あと、税務署もそう。以前、査察が入ったときに、「普段連絡取れる電話番号教えて」と言われたので、当時使っていた「050」で始まるIP電話の番号を言ったら、「それでは困る」と言われた。「いや045の番号もありますけど、留守電ですよ」というと、「それでも良いから045の方を教えろ」という。つまり彼らからすると、連絡が取れるという事実より、書類の上での不備を無くすことの方が大切だったのだろう。050や090は、まったくもって信用度の低い電話番号であり、事業所の電話番号として、書類に記入するに値しないものということなのだ。
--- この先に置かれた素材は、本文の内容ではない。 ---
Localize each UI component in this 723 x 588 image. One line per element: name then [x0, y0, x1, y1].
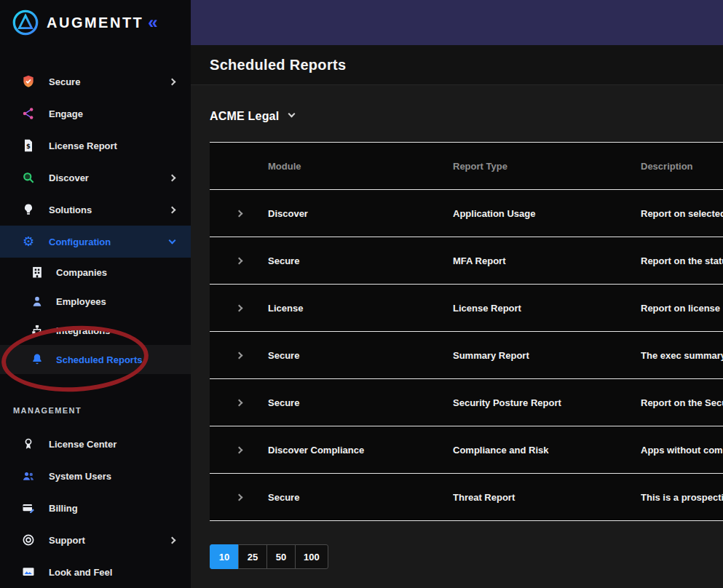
sidebar-item-discover[interactable]: Discover: [0, 162, 191, 194]
chevron-right-icon: [235, 493, 242, 501]
sidebar-item-label: Secure: [49, 76, 80, 87]
table-header-row: Module Report Type Description: [210, 142, 723, 190]
cell-description: Report on the statu: [641, 255, 723, 266]
content-area: ACME Legal Module Report Type Descriptio…: [191, 84, 723, 588]
cell-description: This is a prospectin: [641, 492, 723, 503]
chevron-right-icon: [169, 206, 176, 213]
cell-report-type: Security Posture Report: [453, 397, 641, 408]
table-row: Secure Threat Report This is a prospecti…: [210, 474, 723, 521]
cell-report-type: Summary Report: [453, 350, 641, 361]
sidebar-item-label: Configuration: [49, 237, 111, 247]
sidebar-nav: Secure Engage $: [0, 45, 191, 588]
award-icon: [20, 436, 36, 452]
cell-report-type: Application Usage: [453, 208, 641, 219]
brand-name: AUGMENTT: [47, 15, 143, 31]
augmentt-logo-icon: [12, 9, 39, 36]
sidebar-collapse-icon[interactable]: «: [148, 14, 157, 31]
cell-report-type: License Report: [453, 303, 641, 314]
sidebar-item-companies[interactable]: Companies: [0, 258, 191, 287]
cell-module: Secure: [268, 397, 453, 408]
chevron-right-icon: [235, 304, 242, 311]
sidebar-item-label: Employees: [56, 296, 106, 307]
sidebar-item-label: Discover: [49, 172, 89, 183]
sidebar-item-label: Engage: [49, 108, 83, 119]
sidebar-item-license-report[interactable]: $ License Report: [0, 130, 191, 162]
chevron-right-icon: [169, 174, 176, 181]
sidebar-item-employees[interactable]: Employees: [0, 287, 191, 316]
table-row: Secure Summary Report The exec summary: [210, 332, 723, 379]
shield-icon: [20, 74, 36, 90]
app-root: AUGMENTT « Secure: [0, 0, 723, 588]
sidebar-item-label: License Report: [49, 140, 117, 151]
sidebar-item-label: Support: [49, 535, 85, 546]
cell-description: Apps without comp: [641, 445, 723, 456]
sidebar-item-look-and-feel[interactable]: Look and Feel: [0, 556, 191, 588]
scheduled-reports-table: Module Report Type Description Discover …: [210, 142, 723, 521]
support-ring-icon: [20, 532, 36, 548]
column-header-report-type: Report Type: [453, 161, 641, 172]
page-size-option-10[interactable]: 10: [210, 544, 239, 569]
page-size-option-100[interactable]: 100: [295, 544, 328, 569]
sidebar: AUGMENTT « Secure: [0, 0, 191, 588]
sidebar-item-solutions[interactable]: Solutions: [0, 194, 191, 226]
company-selector[interactable]: ACME Legal: [210, 110, 294, 123]
cell-module: Discover: [268, 208, 453, 219]
row-expander[interactable]: [210, 353, 268, 358]
row-expander[interactable]: [210, 306, 268, 311]
sidebar-item-system-users[interactable]: System Users: [0, 460, 191, 492]
share-nodes-icon: [20, 106, 36, 122]
sidebar-item-label: Look and Feel: [49, 567, 112, 578]
sidebar-item-label: Solutions: [49, 204, 92, 215]
sidebar-item-configuration[interactable]: ⚙ Configuration: [0, 226, 191, 258]
brand-header: AUGMENTT «: [0, 0, 191, 45]
page-size-option-25[interactable]: 25: [238, 544, 267, 569]
main-area: Scheduled Reports ACME Legal Module Repo…: [191, 0, 723, 588]
column-header-module: Module: [268, 161, 453, 172]
topbar: [191, 0, 723, 45]
cell-report-type: MFA Report: [453, 255, 641, 266]
magnifier-icon: [20, 170, 36, 186]
sidebar-item-label: Companies: [56, 267, 107, 278]
sidebar-item-billing[interactable]: Billing: [0, 492, 191, 524]
table-row: Discover Application Usage Report on sel…: [210, 190, 723, 237]
column-header-description: Description: [641, 161, 723, 172]
page-title: Scheduled Reports: [210, 57, 346, 74]
sidebar-item-support[interactable]: Support: [0, 524, 191, 556]
page-size-option-50[interactable]: 50: [266, 544, 296, 569]
cell-module: License: [268, 303, 453, 314]
cell-module: Secure: [268, 350, 453, 361]
page-size-selector: 10 25 50 100: [210, 544, 723, 569]
row-expander[interactable]: [210, 258, 268, 263]
chevron-right-icon: [169, 536, 176, 544]
table-row: Secure Security Posture Report Report on…: [210, 379, 723, 426]
cell-module: Secure: [268, 255, 453, 266]
display-icon: [20, 564, 36, 580]
sidebar-item-label: Scheduled Reports: [56, 354, 142, 365]
row-expander[interactable]: [210, 211, 268, 216]
sidebar-item-secure[interactable]: Secure: [0, 65, 191, 98]
chevron-right-icon: [235, 399, 242, 406]
sidebar-item-license-center[interactable]: License Center: [0, 428, 191, 460]
cell-module: Discover Compliance: [268, 445, 453, 456]
management-section-label: MANAGEMENT: [0, 406, 191, 415]
cell-module: Secure: [268, 492, 453, 503]
sidebar-item-scheduled-reports[interactable]: Scheduled Reports: [0, 345, 191, 374]
sidebar-item-label: Billing: [49, 503, 78, 514]
row-expander[interactable]: [210, 448, 268, 453]
sidebar-item-engage[interactable]: Engage: [0, 98, 191, 130]
bell-icon: [29, 351, 45, 368]
hierarchy-icon: [29, 322, 45, 338]
svg-text:$: $: [26, 143, 31, 150]
sidebar-item-label: Integrations: [56, 325, 110, 336]
cell-description: Report on license u: [641, 303, 723, 314]
chevron-right-icon: [235, 257, 242, 264]
cell-report-type: Threat Report: [453, 492, 641, 503]
chevron-down-icon: [169, 237, 176, 244]
sidebar-item-label: License Center: [49, 439, 116, 450]
cell-description: Report on the Secu: [641, 397, 723, 408]
sidebar-item-integrations[interactable]: Integrations: [0, 316, 191, 345]
cell-description: Report on selected: [641, 208, 723, 219]
row-expander[interactable]: [210, 400, 268, 405]
row-expander[interactable]: [210, 495, 268, 500]
chevron-down-icon: [288, 110, 296, 117]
確かに、03とか045ってのは、その場所に住所があってしっかりと存在することの証ではあるけれど、今や、電気通信は完全にパーソナル化している。そんな時代にあって、「090は電話番号として認めない」に等しいその考え方は、どーかと思うなあ。客商売をしていて、一般ユーザーからの電話を受けつけているのであれば、090の信用性はイマイチなのは認めるけど、世の中には、ワンマンカンパニーもたくさんあるわけで、もっと柔軟なものの考え方をしてもいいだろうと思うのだ。
ちなみに、上の写真は、お払い箱になったISDNのルーター(上写真)と新規に導入された光電話のルーター(下写真)。同じものが2台ならんでいるのは、2つめの電話番号にも専用のルーターが必要だから。